Dr. Kijo Deura, head of the Saku Hospital Department of International Health, is now coordinating with JICA for the Benguet General Hospital (BGH) project. BGH entered into a sisterhood agreement with Saku Hospital last November. Last March, two BGH doctors visited the hospital to meet with counterparts. As a result, a memorandum of understanding (MoU) for the cooperation and interchange between BGH and Saku Hospital was signed last March 14.
Part of the agreement provided for taking steps for technology transfer including exchange and training of personnel in endoscopic/ultrasound examinations, CCU/ICU management and operating skills, neonatology, community health, public health, hospital management, maintenance and operation of equipment and other specialties to be needed.
The MoU also states regular exchanges of personnel from both the BGH and the Saku Hospital on a voluntary basis.
A pilot program on comprehensive health care will also be started in Benguet province with the help of the JICA agricultural project. The BGH division of training/research/community services will also conduct training courses for community care. A drug revolving fund program will also be introduced as a pilot program for providing essential drugs and medicines to communities in Benguet.

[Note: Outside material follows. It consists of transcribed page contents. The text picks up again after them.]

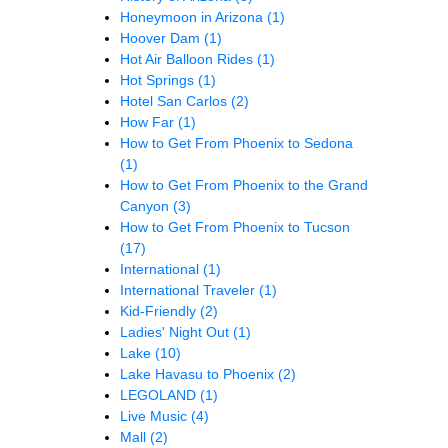
Honeymoon in Arizona
(1)
Hoover Dam
(1)
Hot Air Balloon Rides
(1)
Hot Springs
(1)
Hotel San Carlos
(2)
How Far
(1)
How to Get From Phoenix to Sedona
(1)
How to Get From Phoenix to the Grand
Canyon
(3)
How to Get From Phoenix to Tucson
(17)
International
(1)
International Traveler
(1)
Kid-Friendly
(2)
Ladies' Night Out
(1)
Lake
(10)
Lake Havasu to Phoenix
(2)
LEGOLAND
(1)
Live Music
(4)
Mall
(2)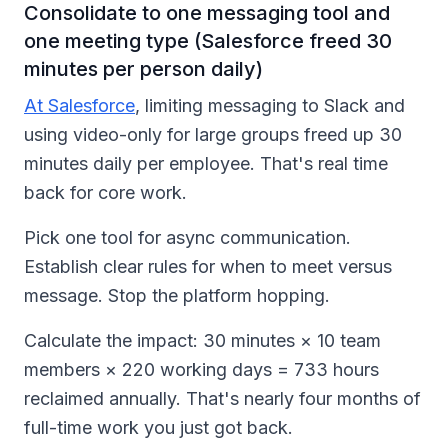
Consolidate to one messaging tool and
one meeting type (Salesforce freed 30
minutes per person daily)
At Salesforce
, limiting messaging to Slack and
using video-only for large groups freed up 30
minutes daily per employee. That's real time
back for core work.
Pick one tool for async communication.
Establish clear rules for when to meet versus
message. Stop the platform hopping.
Calculate the impact: 30 minutes × 10 team
members × 220 working days = 733 hours
reclaimed annually. That's nearly four months of
full-time work you just got back.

"We hope to make Benguet hospital the next mini-Saku hospital in the Philippines," Mr. Deura added. He said Saku hospital is more than eager to help BGH and other Philippine hospitals due to the "special relationship we have with the Philippines because of Mr. Wakatsuki's) Magsaysay Award."
He noted, however, one problem of rural health care in the Philippines is the government's limited resources. Many hospitals in the rural areas have problems with budgets and are often understaffed. But he noted the barangay health worker system and the local health centers is a good system to promote rural health.
Mr. Deura also said JICA is sponsoring the visit to Saku hospital of 13 administrative health officers from Mindanao. The health officers will be in the hospital for a one-day training, particularly in community care. The visit is part of a six-week training under JICA's "Country focused training course on participatory integrated health administration promotion in the Mindanao SZOPAD for the Republic of the Philippines." SZOPAD, which stands for Special Zones of Peace and Development, is composed of 14 provinces and 10 cities in Mindanao.
JICA noted SZOPAD has been socially and economically underdeveloped due to decades-old political and military conflict. It believes that getting the cooperation of local government units is the key to achieving participation in the area.
Thus, the program was set up in 1998 "to provide and equip local government health officials the necessary knowledge, skills and attitudes critical to the improvement of health indices in the SZOPAD."
The program is also conducted in cooperation with the Chubu International Center and the Asian Health Institute in Nagoya, all of which have cooperation agreements with the Saku hospital.